Your home network firewall may block UDP packets, preventing you from running your client and/or server to connect to the server/client running on the CAEN eecs489 hosts. You could use "ssh -Y" to connect to the CAEN eecs489 hosts and have X-window events forwarded to your local host. This works on Linux and Mac OS X (with XQuartz installed). On Windows, you can use MobaXterm. I would recommend against using VNC. Students have reported incompatibilities between OpenGL and VNC. The remote display of images could be unbearably slow, depending on your Internet access bandwidth (worse with VNC). If your home network firewall blocks UDP, my suggestion is to test your client and server over the loopback interface (i.e., on localhost) and test run them both on the CAEN eecs489 hosts, including interoperability testing against the reference implementations, only after you've debugged your code.

Submission Instructions

To incorporate publicly available code in your solution, or to pass off the implementation of an algorithm as that of another are both considered cheating in this course. If you can not implement a required algorithm, you must inform the teaching staff when turning in your assignment.

Your submission must compile and run without errors on CAEN eecs489 hosts using the provided Makefile, unmodified, without any additional libraries or compiler options.

Your "Lab5 files" comprises your socks.cpp, netimg.cpp, and imgdb.cpp files.

To turn in your Lab5, upload a zipped or gzipped tarball of your Lab5 files to the CTools Drop Box. Keep your own backup copy! The timestamp on your uploaded file is your time of submission. If this is past the deadline, your submission will be considered late. You are allowed multiple "submissions" without late-policy implications as long as you respect the deadline. We highly recommend that you use a private third party repository such as github or M+Box or Dropbox or Google Drive to keep the back up copy of your submission. Local timestamps can be easily altered and cannot be used to establish your files' last modification times (-10 points).
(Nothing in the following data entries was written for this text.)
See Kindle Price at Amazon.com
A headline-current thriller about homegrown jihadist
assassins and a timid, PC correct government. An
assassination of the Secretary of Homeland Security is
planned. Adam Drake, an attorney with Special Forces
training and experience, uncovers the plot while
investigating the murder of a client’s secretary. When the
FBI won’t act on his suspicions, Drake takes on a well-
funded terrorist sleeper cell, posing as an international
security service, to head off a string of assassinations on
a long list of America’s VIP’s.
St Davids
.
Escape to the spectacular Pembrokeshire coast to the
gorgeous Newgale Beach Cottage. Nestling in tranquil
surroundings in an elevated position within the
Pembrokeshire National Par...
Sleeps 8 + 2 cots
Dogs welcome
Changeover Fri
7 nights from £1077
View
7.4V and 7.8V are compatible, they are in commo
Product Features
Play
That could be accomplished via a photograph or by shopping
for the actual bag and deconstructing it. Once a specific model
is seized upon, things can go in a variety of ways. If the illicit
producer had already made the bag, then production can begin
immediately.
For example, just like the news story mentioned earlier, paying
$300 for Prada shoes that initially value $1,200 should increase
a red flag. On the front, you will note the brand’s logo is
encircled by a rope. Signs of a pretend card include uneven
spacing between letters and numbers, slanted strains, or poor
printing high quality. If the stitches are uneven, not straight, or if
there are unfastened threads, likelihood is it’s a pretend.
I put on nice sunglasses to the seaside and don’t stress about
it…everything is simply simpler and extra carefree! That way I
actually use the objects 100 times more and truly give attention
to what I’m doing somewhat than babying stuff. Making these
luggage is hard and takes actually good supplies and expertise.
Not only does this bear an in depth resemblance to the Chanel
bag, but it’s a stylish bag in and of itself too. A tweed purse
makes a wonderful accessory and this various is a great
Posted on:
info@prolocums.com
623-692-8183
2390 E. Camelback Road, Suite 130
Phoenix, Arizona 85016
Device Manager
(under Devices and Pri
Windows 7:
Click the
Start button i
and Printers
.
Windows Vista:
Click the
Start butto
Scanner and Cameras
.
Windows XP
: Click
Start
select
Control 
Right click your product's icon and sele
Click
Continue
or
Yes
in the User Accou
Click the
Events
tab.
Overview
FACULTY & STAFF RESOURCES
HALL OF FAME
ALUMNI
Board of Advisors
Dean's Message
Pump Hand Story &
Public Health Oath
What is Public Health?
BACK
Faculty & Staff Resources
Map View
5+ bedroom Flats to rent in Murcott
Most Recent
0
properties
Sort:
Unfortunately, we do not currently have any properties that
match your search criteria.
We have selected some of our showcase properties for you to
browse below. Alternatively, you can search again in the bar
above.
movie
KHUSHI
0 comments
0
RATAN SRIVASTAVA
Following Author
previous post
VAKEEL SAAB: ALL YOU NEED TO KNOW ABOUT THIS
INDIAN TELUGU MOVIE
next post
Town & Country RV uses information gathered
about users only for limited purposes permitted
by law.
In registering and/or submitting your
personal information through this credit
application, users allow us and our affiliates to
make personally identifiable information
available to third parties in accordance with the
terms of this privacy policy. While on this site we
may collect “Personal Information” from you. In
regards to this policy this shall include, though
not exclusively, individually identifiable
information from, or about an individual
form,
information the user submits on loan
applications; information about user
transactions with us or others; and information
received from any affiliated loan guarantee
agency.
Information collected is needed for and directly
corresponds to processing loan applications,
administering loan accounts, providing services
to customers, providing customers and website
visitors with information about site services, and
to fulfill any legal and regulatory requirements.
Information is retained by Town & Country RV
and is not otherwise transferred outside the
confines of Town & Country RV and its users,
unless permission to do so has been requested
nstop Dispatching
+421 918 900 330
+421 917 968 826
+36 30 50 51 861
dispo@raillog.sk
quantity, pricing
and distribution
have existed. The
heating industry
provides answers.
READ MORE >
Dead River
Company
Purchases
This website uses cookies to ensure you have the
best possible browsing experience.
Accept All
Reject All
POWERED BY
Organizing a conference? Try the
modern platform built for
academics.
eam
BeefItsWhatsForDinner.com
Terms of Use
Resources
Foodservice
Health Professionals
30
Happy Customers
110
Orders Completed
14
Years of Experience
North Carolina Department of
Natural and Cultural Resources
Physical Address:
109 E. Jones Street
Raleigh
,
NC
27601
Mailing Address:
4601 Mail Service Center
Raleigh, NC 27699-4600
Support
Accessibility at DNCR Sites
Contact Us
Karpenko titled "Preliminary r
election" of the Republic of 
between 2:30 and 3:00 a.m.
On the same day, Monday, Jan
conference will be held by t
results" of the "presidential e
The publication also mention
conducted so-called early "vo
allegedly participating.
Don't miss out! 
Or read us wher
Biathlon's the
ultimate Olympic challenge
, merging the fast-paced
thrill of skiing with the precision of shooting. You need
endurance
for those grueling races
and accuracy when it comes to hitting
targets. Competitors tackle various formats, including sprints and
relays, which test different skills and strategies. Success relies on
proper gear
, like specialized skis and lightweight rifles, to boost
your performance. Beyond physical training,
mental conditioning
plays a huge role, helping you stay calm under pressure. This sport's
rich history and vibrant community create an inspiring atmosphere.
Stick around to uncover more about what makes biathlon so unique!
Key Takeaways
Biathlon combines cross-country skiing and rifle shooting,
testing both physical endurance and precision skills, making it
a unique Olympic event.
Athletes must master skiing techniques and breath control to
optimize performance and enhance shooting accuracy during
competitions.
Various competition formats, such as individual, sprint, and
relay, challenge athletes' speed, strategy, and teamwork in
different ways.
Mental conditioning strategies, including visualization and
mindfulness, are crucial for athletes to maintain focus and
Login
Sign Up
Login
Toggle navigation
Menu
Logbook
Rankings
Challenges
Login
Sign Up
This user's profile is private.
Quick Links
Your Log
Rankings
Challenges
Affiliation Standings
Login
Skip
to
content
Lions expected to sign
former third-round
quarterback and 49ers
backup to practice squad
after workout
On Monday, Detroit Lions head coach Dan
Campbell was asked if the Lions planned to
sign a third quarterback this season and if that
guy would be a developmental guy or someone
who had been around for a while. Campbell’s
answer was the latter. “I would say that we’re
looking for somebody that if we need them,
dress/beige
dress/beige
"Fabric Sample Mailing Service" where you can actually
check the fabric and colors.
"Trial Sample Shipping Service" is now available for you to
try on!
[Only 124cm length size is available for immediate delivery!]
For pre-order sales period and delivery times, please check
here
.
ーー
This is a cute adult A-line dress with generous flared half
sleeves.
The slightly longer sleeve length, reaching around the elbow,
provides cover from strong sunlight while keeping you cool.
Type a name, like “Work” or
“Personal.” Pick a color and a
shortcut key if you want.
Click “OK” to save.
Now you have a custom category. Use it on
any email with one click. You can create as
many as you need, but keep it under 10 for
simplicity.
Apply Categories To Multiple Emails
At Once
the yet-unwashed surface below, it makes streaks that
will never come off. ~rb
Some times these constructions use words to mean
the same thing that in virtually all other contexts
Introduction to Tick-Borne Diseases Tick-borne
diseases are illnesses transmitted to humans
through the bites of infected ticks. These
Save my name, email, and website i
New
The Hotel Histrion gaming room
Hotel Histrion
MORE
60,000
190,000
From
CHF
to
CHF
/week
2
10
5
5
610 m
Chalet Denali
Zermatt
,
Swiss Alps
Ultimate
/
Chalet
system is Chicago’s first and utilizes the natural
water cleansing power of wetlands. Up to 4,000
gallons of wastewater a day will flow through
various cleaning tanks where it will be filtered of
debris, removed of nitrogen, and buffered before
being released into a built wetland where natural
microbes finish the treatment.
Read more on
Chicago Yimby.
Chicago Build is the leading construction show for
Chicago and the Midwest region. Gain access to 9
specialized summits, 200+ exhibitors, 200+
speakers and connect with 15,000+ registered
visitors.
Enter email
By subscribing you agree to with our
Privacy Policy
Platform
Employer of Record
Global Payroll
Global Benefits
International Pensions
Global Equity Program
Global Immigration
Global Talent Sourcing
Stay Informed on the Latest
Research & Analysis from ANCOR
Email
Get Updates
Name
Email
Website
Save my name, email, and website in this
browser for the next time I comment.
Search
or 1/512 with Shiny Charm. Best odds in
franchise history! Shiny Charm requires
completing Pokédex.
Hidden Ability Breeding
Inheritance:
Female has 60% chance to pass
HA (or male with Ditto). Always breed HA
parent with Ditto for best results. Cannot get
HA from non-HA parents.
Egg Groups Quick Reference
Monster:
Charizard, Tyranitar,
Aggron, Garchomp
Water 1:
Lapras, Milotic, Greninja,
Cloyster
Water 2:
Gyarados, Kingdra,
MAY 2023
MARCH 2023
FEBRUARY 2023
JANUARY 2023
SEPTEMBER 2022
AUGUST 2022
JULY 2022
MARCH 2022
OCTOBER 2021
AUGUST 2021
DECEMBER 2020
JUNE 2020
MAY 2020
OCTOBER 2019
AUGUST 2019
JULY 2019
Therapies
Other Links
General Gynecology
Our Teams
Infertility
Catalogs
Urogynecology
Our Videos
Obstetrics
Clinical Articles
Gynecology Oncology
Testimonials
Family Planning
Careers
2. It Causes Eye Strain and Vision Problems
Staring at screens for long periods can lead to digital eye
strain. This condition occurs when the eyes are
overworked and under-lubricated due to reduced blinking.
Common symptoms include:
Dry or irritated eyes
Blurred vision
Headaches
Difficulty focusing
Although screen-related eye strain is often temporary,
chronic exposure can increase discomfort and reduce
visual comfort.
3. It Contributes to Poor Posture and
Be careful to use only third-party repository that allows for private access. To put your code in publicly accessible third-party repository is an Honor Code violation.

Turn in ONLY the files you have modified. Do not turn in support code we provided that you haven't modified (-4 points). Do not turn in any binary files (object, executable, dll, library, or image files) with your assignment (-4 points). Your code must not require other additional libraries or header files other than the ones listed in the Makefile (-10 points).

Do remove all printf()'s or cout's and cerr's and any other logging statements you've added for debugging purposes. You should debug using a debugger, not with printf()'s. If we can't understand the output of your code, you will get zero point.